Passive & Second Hand Smoking Myths & Truths

What is passive smoking and is it harmful?

Tobacco smoking continues to ravage the Australian and global population. Despite decades of campaigning and education around its dangers, smoking continues to be the nation’s highest cause of preventable death, and is responsible for taking the lives of over 24,000 Australians every year. When we look beyond our shores, this number climbs ever higher to approximately 7 million people world-wide, dying every year. While the death toll is a staggering number in its own right, for every death, there are 30 more people within the community battling dangerous, smoking-related illnesses. 
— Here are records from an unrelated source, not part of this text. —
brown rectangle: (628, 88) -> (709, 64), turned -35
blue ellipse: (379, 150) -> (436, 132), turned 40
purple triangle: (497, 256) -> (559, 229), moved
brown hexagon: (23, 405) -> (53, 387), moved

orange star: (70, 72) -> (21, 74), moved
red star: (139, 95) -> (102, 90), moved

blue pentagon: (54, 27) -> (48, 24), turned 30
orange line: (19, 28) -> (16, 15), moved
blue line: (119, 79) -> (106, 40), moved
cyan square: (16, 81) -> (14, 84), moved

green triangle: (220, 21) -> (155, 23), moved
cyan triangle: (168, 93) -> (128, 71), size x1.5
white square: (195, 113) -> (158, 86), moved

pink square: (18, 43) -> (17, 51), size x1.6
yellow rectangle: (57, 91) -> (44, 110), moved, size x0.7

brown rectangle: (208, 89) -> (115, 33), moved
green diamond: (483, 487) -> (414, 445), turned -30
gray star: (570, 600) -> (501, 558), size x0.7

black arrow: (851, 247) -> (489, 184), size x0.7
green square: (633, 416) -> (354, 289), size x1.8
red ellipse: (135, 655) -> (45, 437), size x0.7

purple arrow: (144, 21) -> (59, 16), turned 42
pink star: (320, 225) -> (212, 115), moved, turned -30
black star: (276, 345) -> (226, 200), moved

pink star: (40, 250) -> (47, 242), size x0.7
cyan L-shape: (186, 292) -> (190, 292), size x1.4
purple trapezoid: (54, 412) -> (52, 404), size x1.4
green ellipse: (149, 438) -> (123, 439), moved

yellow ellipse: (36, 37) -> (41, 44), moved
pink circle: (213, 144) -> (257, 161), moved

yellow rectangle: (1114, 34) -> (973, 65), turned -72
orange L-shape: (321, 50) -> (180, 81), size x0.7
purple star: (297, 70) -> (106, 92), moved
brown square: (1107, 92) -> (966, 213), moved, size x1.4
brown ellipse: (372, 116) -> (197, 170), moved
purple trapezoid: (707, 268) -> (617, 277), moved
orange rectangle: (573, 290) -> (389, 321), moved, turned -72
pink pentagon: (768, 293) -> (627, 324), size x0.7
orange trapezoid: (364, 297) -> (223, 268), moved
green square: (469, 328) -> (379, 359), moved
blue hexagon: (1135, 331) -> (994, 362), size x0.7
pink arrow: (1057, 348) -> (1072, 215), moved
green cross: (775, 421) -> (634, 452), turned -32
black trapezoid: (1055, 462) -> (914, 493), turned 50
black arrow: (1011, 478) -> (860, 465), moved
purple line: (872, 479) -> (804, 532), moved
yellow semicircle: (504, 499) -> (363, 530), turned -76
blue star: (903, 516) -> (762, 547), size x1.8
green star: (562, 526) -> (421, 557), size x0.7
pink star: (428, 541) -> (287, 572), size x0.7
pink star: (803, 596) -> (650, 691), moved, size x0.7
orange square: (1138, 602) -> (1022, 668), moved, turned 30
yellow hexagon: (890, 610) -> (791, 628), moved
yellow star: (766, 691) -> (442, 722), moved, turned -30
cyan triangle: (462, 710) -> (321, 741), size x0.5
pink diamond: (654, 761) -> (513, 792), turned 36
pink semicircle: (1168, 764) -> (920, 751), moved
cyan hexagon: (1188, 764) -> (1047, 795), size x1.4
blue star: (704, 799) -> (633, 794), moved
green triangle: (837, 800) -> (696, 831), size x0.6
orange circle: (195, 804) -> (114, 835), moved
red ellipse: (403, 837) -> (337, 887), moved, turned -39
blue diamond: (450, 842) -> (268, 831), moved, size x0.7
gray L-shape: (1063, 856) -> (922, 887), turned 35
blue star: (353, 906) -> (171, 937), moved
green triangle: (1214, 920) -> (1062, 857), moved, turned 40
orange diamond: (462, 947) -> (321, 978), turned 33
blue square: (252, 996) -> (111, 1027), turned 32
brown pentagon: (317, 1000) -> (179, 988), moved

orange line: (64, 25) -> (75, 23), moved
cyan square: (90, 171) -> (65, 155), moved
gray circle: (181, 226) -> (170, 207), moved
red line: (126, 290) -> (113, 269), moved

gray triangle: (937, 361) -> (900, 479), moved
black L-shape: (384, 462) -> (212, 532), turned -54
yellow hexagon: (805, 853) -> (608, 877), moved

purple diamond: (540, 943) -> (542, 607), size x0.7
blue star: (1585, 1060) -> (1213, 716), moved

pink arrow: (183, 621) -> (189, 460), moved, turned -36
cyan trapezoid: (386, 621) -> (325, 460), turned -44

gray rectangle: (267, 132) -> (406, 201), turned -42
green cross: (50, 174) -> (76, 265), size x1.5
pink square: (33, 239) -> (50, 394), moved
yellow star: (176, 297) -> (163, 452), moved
But what about those who do not smoke directly, but are constantly in the proximity of those who do? Are we spending enough time focusing on what passive smoking actually is, as well as the harmful effects that come with it? 

Passive smoking, also known as the consumption of second-hand smoke, is defined as anyone inhaling the smoke emitted by other’s cigarettes. There is no ‘safe amount’ of passive smoking, and unfortunately, the facts show that second-hand smoke is more harmful than people realise, with friends and family consistently sharing a space or living with a smoker at a 25-30% higher risk of developing devastating illnesses, including heart disease. 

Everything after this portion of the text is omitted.